Riots, Riots, Riots

Gewalt in den Banlieus

Frankreichs Banlieues - Ghettos ähnelnde Vorstädte, die sich um alle größeren Städte ballen - kommen seit Monaten nicht zur Ruhe. Bereits seit Anfang der achtziger Jahre sind die Banlieues in regelmäßigen Abständen, meist im Frühjahr oder im Herbst, Schauplätze von Unruhen. Der Ablauf ist oft ähnlich: Am Anfang steht häufig der Tod eines Jugendlichen, der bei der Fahrt mit einem (tatsächlich oder vermeintlich) gestohlenen Auto oder bei einer Personenkontrolle durch Polizisten getötet wird. Doch in den letzten Jahren ist eine Verschärfung und Ausbreitung der Riots zu beobachten. Die letzten Monate und der Jahreswechsel markieren den bisherigen Höhepunkt der spontanen Ausbrüche in den Banlieues.

Im Roubaix, zwischen Lille und der belgischen Grenze, beginnt der "heiße Herbst" am 20. Oktober: Jugendliche, die zu einem Rap-Konzert unterwegs sind, können ohne Bezahlung nicht in den Bus einsteigen. Sie passen den von seiner Runde zurückkehrenden Bus ab, ein Molotowcocktail wird geworfen. Die Polizei nimmt zwei Jugendliche in einem "Problemviertel" fest.

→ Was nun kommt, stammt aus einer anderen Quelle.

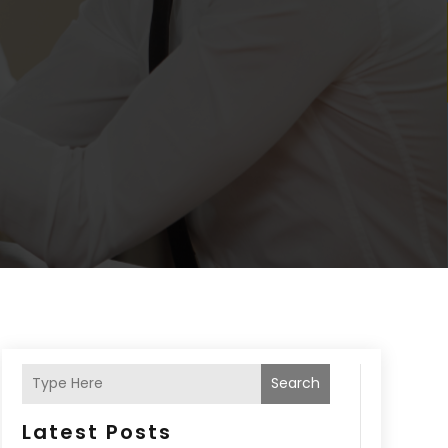
Search
Latest Posts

In den folgenden Wochen weitet sich der Aufruhr auf mehrere Städte des Industriezentrums Nord-Pas de Calais aus. In La Seyne-sur-Mer bei Toulon werden am 11. November zwei Jugendliche auf einem Motorrad von einem Polizeifahrzeug überfahren, einer stirbt. Nur drei Nächte später kommt es in der Hochhaussiedlung Berthe zu Unruhen. Die Bereitschaftspolizei CRS trägt wesentlich zur Eskalation des Konflikts bei, ihr Einsatz ähnelt einer Strafexpedition: Tränengasgranaten fliegen, rassistische Sprüche fallen, Gummigeschosse werden eingesetzt.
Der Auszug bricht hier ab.